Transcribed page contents

........

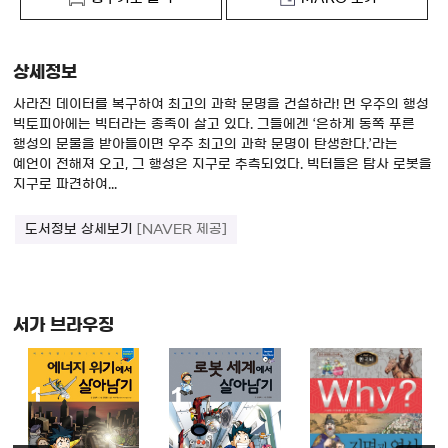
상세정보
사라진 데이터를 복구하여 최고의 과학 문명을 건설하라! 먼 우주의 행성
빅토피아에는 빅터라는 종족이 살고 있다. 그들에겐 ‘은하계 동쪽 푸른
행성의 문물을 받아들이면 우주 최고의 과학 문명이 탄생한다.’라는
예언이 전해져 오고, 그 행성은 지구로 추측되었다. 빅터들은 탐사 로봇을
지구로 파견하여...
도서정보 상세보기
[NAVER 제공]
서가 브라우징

........

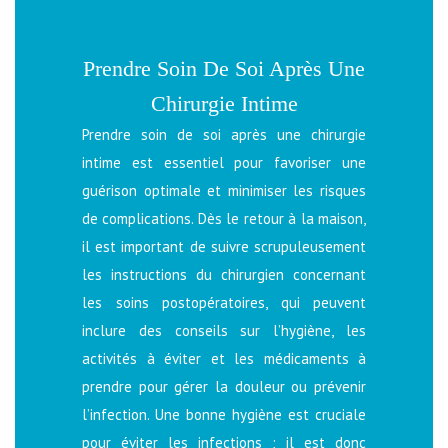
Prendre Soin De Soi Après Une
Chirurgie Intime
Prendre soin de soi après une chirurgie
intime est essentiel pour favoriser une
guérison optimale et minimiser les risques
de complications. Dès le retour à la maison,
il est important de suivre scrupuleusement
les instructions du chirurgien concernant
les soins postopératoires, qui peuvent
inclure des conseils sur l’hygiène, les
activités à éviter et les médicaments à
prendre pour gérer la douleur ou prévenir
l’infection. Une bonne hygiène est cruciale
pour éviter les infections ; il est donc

........

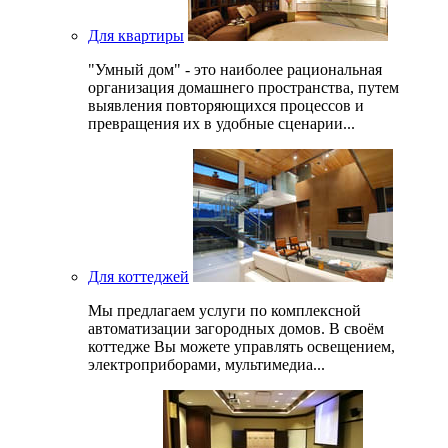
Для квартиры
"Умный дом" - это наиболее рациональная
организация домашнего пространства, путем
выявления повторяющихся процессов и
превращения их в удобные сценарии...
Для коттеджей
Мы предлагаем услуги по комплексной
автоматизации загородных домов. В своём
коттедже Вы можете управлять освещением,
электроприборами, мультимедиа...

........

## Problem to work on
Look through the records for the string "hygiène". Copy every line that has it.

## Response
inclure des conseils sur l’hygiène, les
l’infection. Une bonne hygiène est cruciale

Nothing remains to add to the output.